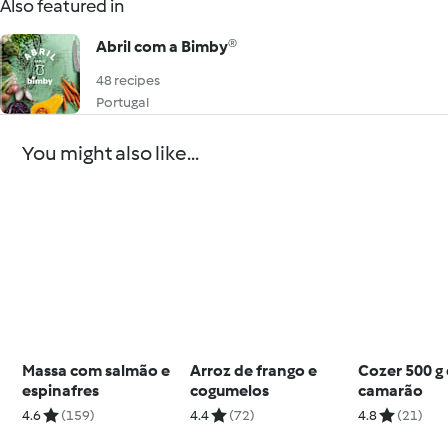
Also featured in
Abril com a Bimby®
48 recipes
Portugal
You might also like...
Massa com salmão e
Arroz de frango e
Cozer 500 g
espinafres
cogumelos
camarão
4.6
(159)
4.4
(72)
4.8
(21)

*Assigned task:* The answer is the entries above, given again exactly, with no pictures among them.

*Expected answer:*
Also featured in
Abril com a Bimby®
48 recipes
Portugal
You might also like...
Massa com salmão e
Arroz de frango e
Cozer 500 g
espinafres
cogumelos
camarão
4.6
(159)
4.4
(72)
4.8
(21)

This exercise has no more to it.